ConvLearner for probabilistic labels (30% class 1, 20% class 2, ... = total 100%)


I recently got a very interesting satellite image dataset to work with. For this I thought I’d try out the fastai library.

The dataset is around 900 satellite images (a tiny dataset and the classes are unbalanced too!) just East of Barbados. The images have been labelled by 6 cloud experts according to 5 cloud organization classes and one undefined class. Unfortunately, the experts did not unanimously agree on one cloud type for most of the cases. For this reason I have probabilistic labels (is that what they are called technically?), eg. 20% cloud type 1, 0% cloud type 2, 60% cloud type 3, and so on, summing up to 100%.

I did not currently find any support for this in the fastai.dataset module. Did I miss something? I created an ad hoc fix just now. If anyone would be interested and this doesn’t exists yet, I could clean up my code a little and share it.

I might also write a forum post outlining how I am tackling this problem. I am sure some of you could help me a lot!

1 Like

Can you share the dataset and nb (if possible)…


Can’t you define a multi label classification (like the satellite imagery in lesson 2) where the score for each represents the percentage that the experts agreed?

@ecdrid I am working on a notebook to share

@pete.condon This is what I am doing. But I couldn’t find any way to import the CSV files with the probability labels instead of the multi-labels used in lesson 2. I was just wondering whether I missed something. I created a dirty fix for now, which I will also share soon hopefully.

Ah, interesting, could you instead use single-class classification, but with “warm” labels, not one-hot labels? That is, given cloud types 1, 2, and 3, a warm label would look like [0.2, 0.6, 0.2], rather than [0, 1, 0].

If the idea is that a given image strictly speaking only belongs to one class (but it’s tricky even for experts to agree on which class), then I would think it would be fine to train a regular softmax layer to reproduce those warm labelings. (Assuming that you actually want your model to reproduce that expert uncertainty.)

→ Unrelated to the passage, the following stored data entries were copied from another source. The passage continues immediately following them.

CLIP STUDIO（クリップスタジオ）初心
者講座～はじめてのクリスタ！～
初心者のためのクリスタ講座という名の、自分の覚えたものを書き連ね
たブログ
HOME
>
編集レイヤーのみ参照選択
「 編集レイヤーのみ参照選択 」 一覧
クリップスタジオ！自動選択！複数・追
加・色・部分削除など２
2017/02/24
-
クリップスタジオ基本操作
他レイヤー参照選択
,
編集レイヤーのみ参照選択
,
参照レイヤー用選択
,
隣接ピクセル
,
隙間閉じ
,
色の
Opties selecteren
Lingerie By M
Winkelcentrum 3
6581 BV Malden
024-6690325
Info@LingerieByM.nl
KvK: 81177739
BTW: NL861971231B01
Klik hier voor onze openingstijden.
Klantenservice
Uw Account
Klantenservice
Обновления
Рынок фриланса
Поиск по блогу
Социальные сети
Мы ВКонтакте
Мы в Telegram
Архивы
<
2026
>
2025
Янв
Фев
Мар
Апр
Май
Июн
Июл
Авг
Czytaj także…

Nice one, I’m looking forward to seeing the solution :slight_smile:

I’m also interested in the solution if you could share this. I’m trying to use pseudo-labeling with the fastai library, and for best results I want to use the predicted probabilities, and not just find the highest class.

There doesn’t seem to be a way to do pseudo-labeling with the fastai library.

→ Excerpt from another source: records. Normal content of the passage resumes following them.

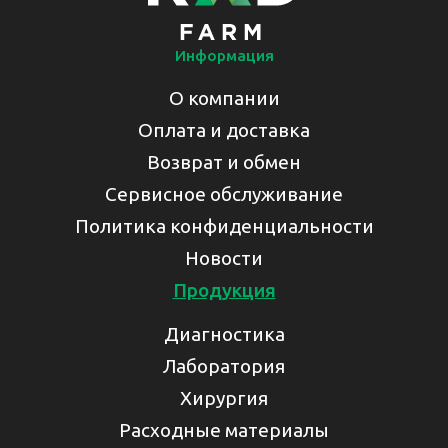
Информация
О компании
Оплата и доставка
Возврат и обмен
Сервисное обслуживание
Политика конфиденциальности
Новости
Продукция
Диагностика
Лаборатория
Хирургия
Расходные материалы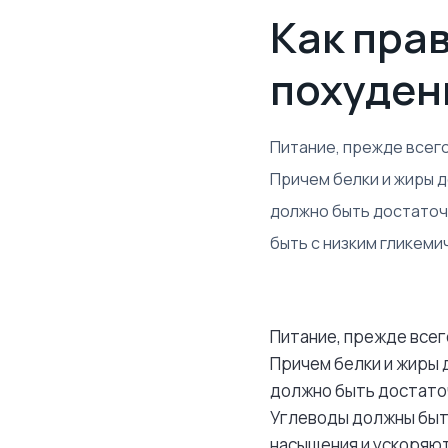
Как пра
похуден
Питание, прежде всего
Причем белки и жиры д
должно быть достаточ
быть с низким гликеми
Питание, прежде всег
Причем белки и жиры д
должно быть достато
Углеводы должны быть
насыщения и ускоряют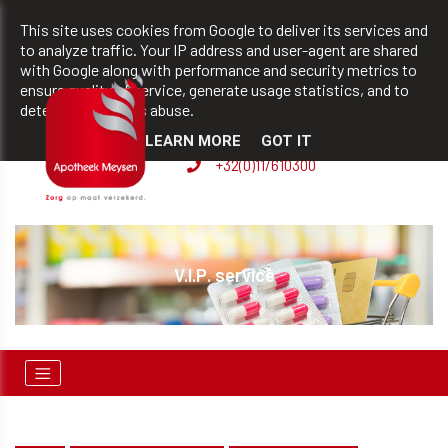
team@apotheekmeysen.be
+32(0)11/610300
This site uses cookies from Google to deliver its services and
to analyze traffic. Your IP address and user-agent are shared
with Google along with performance and security metrics to
ensure quality of service, generate usage statistics, and to
BVBA apotheek Patrick
detect and address abuse.
Meysen
LEARN MORE
GOT IT
+32(0)11/610300
V.I.P. service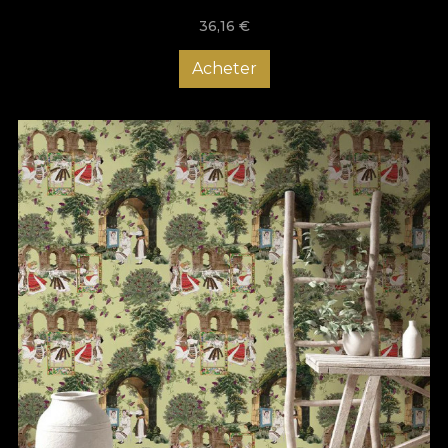
36,16
€
Acheter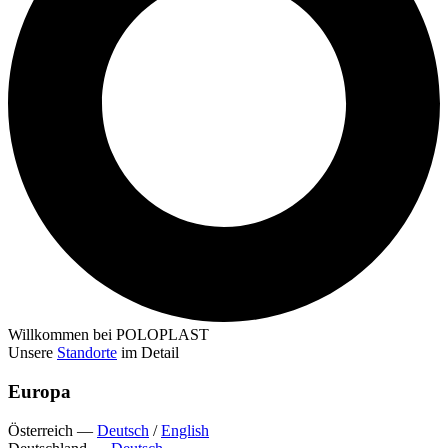
Willkommen bei POLOPLAST
Unsere
Standorte
im Detail
Europa
Österreich
—
Deutsch
/
English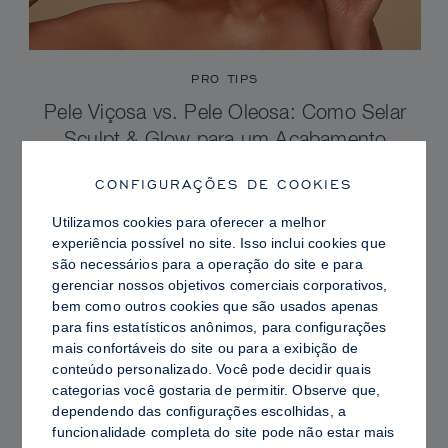
PRO TIPS
Pele Viçosa vs. Pele Oleosa: Como Selar
Sculpt & Glow para um Acabamento
Radiante com Controle de Brilho
CONFIGURAÇÕES DE COOKIES
Utilizamos cookies para oferecer a melhor
experiência possível no site. Isso inclui cookies que
são necessários para a operação do site e para
gerenciar nossos objetivos comerciais corporativos,
bem como outros cookies que são usados ​​apenas
para fins estatísticos anônimos, para configurações
mais confortáveis ​​do site ou para a exibição de
conteúdo personalizado. Você pode decidir quais
categorias você gostaria de permitir. Observe que,
dependendo das configurações escolhidas, a
funcionalidade completa do site pode não estar mais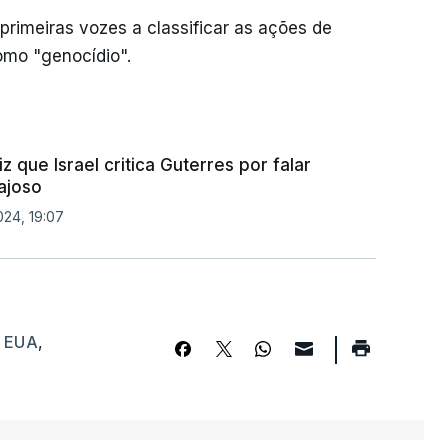
 primeiras vozes a classificar as ações de
omo "genocídio".
 que Israel critica Guterres por falar
ajoso
024, 19:07
,
EUA
,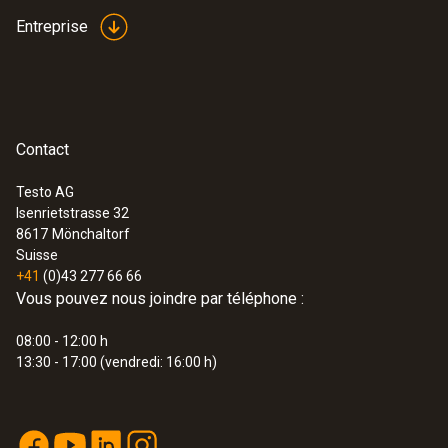
Couleur du produit
Entreprise
Noir; silver
:
0632 3307
Poids
Analyseur de combustion testo 330-2
LL - Analyseur de combustion
Contact
346 g
professionnel
Testo AG
Isenrietstrasse 32
8617
Mönchaltorf
Suisse
+41
(0)43 277 66 66
Vous pouvez nous joindre par téléphone :
08:00 - 12:00 h
13:30 - 17:00 (vendredi: 16:00 h)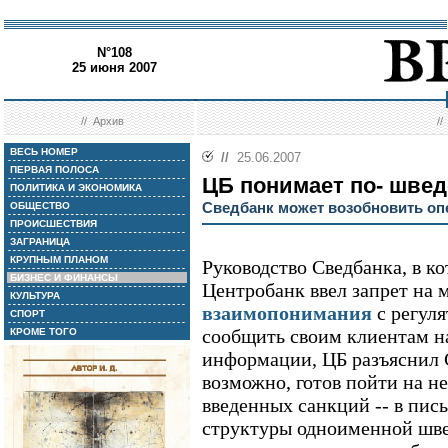
N°108
25 июня 2007
//
Архив
/
ВЕСЬ НОМЕР
//
25.06.2007
ПЕРВАЯ ПОЛОСА
ЦБ понимает по- швед
ПОЛИТИКА И ЭКОНОМИКА
Сведбанк может возобновить оп
ОБЩЕСТВО
ПРОИСШЕСТВИЯ
ЗАГРАНИЦА
КРУПНЫМ ПЛАНОМ
Руководство Сведбанка, в к
БИЗНЕС И ФИНАНСЫ
Центробанк ввел запрет на 
КУЛЬТУРА
взаимопонимания
с регуля
СПОРТ
сообщить своим клиентам на
КРОМЕ ТОГО
информации, ЦБ разъяснил С
возможно, готов пойти на н
введенных санкций -- в пис
структуры одноименной шв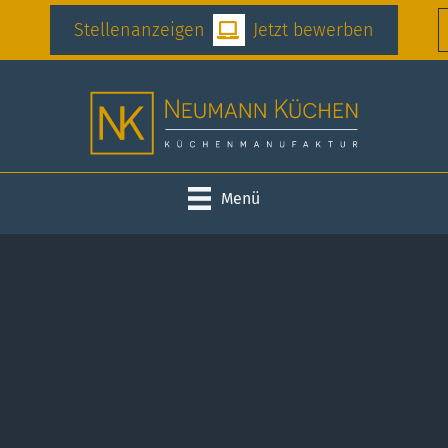
Stellenanzeigen
Jetzt bewerben
Menü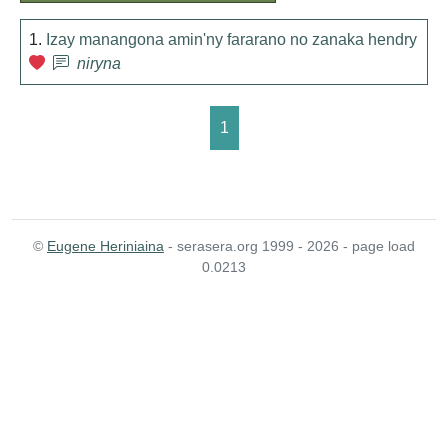
1.
Izay manangona amin'ny fararano no zanaka hendry
niryna
1
©
Eugene Heriniaina
- serasera.org 1999 - 2026 - page load
0.0213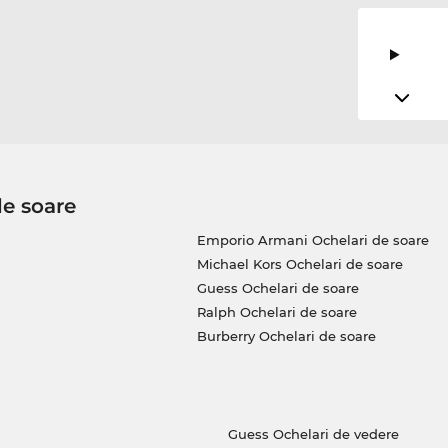
de soare
Emporio Armani Ochelari de soare
Michael Kors Ochelari de soare
Guess Ochelari de soare
Ralph Ochelari de soare
Burberry Ochelari de soare
Guess Ochelari de vedere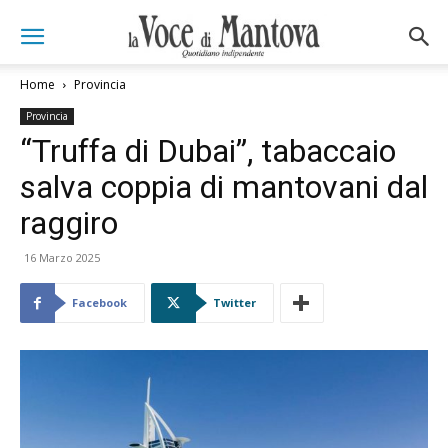
Home
Provincia
Provincia
“Truffa di Dubai”, tabaccaio
salva coppia di mantovani dal
raggiro
16 Marzo 2025
Facebook
Twitter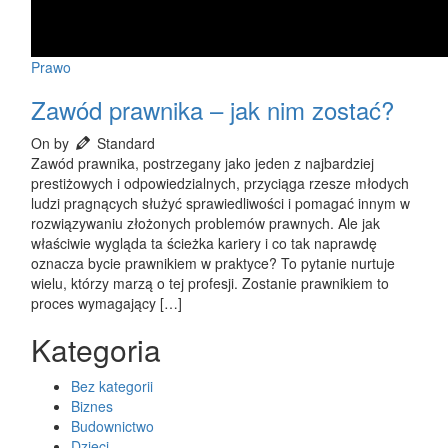
Prawo
Zawód prawnika – jak nim zostać?
On by
Standard
Zawód prawnika, postrzegany jako jeden z najbardziej
prestiżowych i odpowiedzialnych, przyciąga rzesze młodych
ludzi pragnących służyć sprawiedliwości i pomagać innym w
rozwiązywaniu złożonych problemów prawnych. Ale jak
właściwie wygląda ta ścieżka kariery i co tak naprawdę
oznacza bycie prawnikiem w praktyce? To pytanie nurtuje
wielu, którzy marzą o tej profesji. Zostanie prawnikiem to
proces wymagający […]
Kategoria
Bez kategorii
Biznes
Budownictwo
Dzieci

And pytorch doesn’t seem to support onehot encoded target labels in loss functions like torch.nn.NLLLoss. It seems to only take a category index as target labels.

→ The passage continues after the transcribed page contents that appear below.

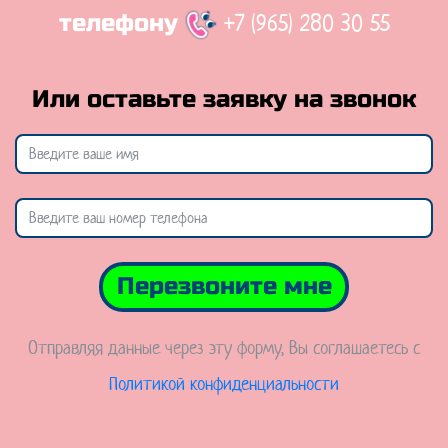
+7 (965) 280 30 55
телефону
Или оставьте заявку на звонок
Перезвоните мне
Отправляя данные через эту форму, Вы соглашаетесь с
Политикой конфиденциальности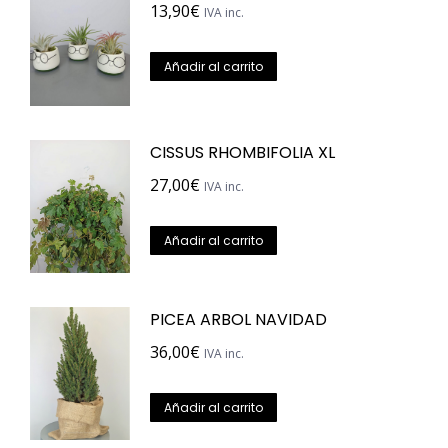
13,90
€
IVA inc.
Añadir al carrito
CISSUS RHOMBIFOLIA XL
27,00
€
IVA inc.
Añadir al carrito
PICEA ARBOL NAVIDAD
36,00
€
IVA inc.
Añadir al carrito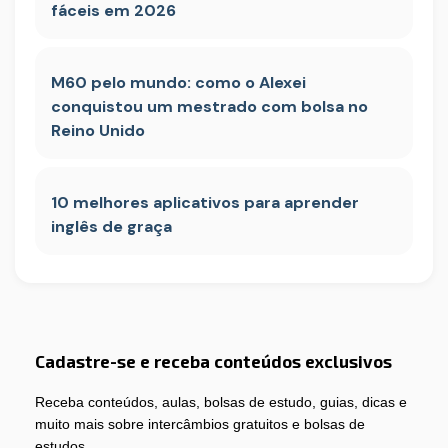
fáceis em 2026
M60 pelo mundo: como o Alexei
conquistou um mestrado com bolsa no
Reino Unido
10 melhores aplicativos para aprender
inglês de graça
Cadastre-se e receba conteúdos exclusivos
Receba conteúdos, aulas, bolsas de estudo, guias, dicas e
muito mais sobre intercâmbios gratuitos e bolsas de
estudos.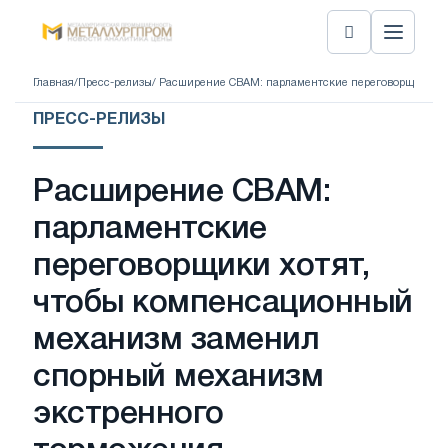
Главная
/
Пресс-релизы
/ Расширение CBAM: парламентские переговорщики х
ПРЕСС-РЕЛИЗЫ
Расширение CBAM:
парламентские
переговорщики хотят,
чтобы компенсационный
механизм заменил
спорный механизм
экстренного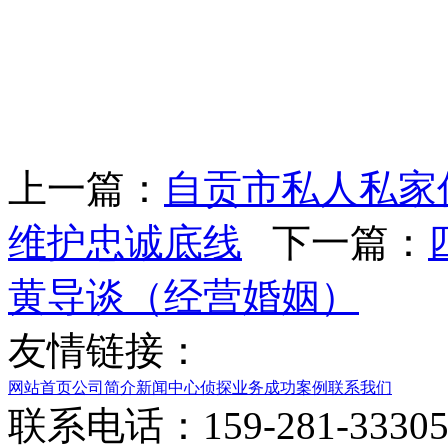
上一篇：
自贡市私人私家
维护忠诚底线
下一篇：
黄导谈（经营婚姻）
友情链接：
网站首页
公司简介
新闻中心
侦探业务
成功案例
联系我们
联系电话：159-281-33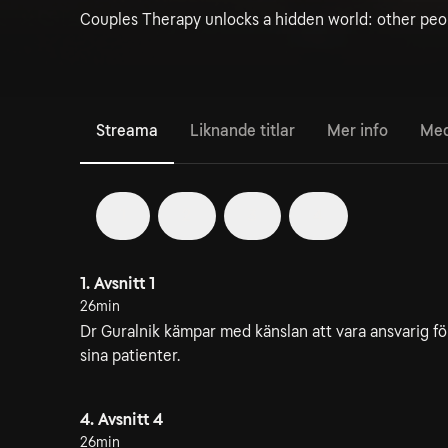
Couples Therapy unlocks a hidden world: other peopl
Streama
Liknande titlar
Mer info
Med
1
2
3
4
1. Avsnitt 1
26min
Dr Guralnik kämpar med känslan att vara ansvarig fö
sina patienter.
4. Avsnitt 4
26min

In any case I’d love to see your workaround!

@eugeneware interesting, I hadn’t noticed that nn.NLLoss only works on class indices. I guess it won’t work for warm labels.

I think the loss we want then is nn.KLDivLoss.

1 Like

I was just wondering as well which loss to use. KL Divergence seems like a good choice. Thanks for the hint. But I have some questions about the Pytorch implementation of the KL divergence.

According to their documentation ( they define the loss as (if I understand correctly)
np.mean(y * (np.log(y) - x))

Shouldn’t it be
np.mean(y * np.log(y/x)?

I also get negative loss values while the KL divergence should always be positive. Any idea?

I think you just need to make sure that you feed it your predicted log probabilities, not actual probabilities.

1 Like

I just wrote a new post in the Applications part of the forum with a notebook and my changes in the fastai library: Cloud classification using the fastai library: Dealing with fuzzy labels, small sample size and class imbalance

@cqfd Thanks a lot for the tipps. Looking forward to more :slight_smile:

1 Like

I have another question @cqfd

What activation function would you use for such a problem? I am using softmax because I want the probabilities to add up to 1, but softmax likes to highlight a single high probability, while in my case the target probabilities for different classes are often very similar.

Any idea?

1 Like

@raspstephan yeah, that’s a good question. I don’t really know. Are things not working well with softmax?

Are you familiar with adding a “temperature” to softmax? The idea is that softmax only cares about the relative differences between its inputs (aka the logits); so for example, these all produce the exact same activations:

from torch import Tensor as T
from torch.nn import functional as F


So, if you want to make it harder for the softmax activations to pull apart from each other, you can try shrinking the relative differences of the logits. One way to do that would be to just divide all of them by a hyperparameter, e.g. if you divide all of the logits by 2, you halve all of their relative differences, thereby making their activations less peaked on a single class. People call this a “temperature”, the analogy I suppose being that if you divide by a high temperature, then the softmax probabilities are spread out, random, high entropy etc.


I am looking to solve a similar problem. Where my classifications are not truly classifications but proportions of a whole. Have there been any relevant updates on how this might be done in the space?

I found this paper that goes through methods for “Deep Gaussian mixture models”.

It is interesting and seems to be a pretty good solution. I’m not sure how difficult its implementation though and pytorch might be?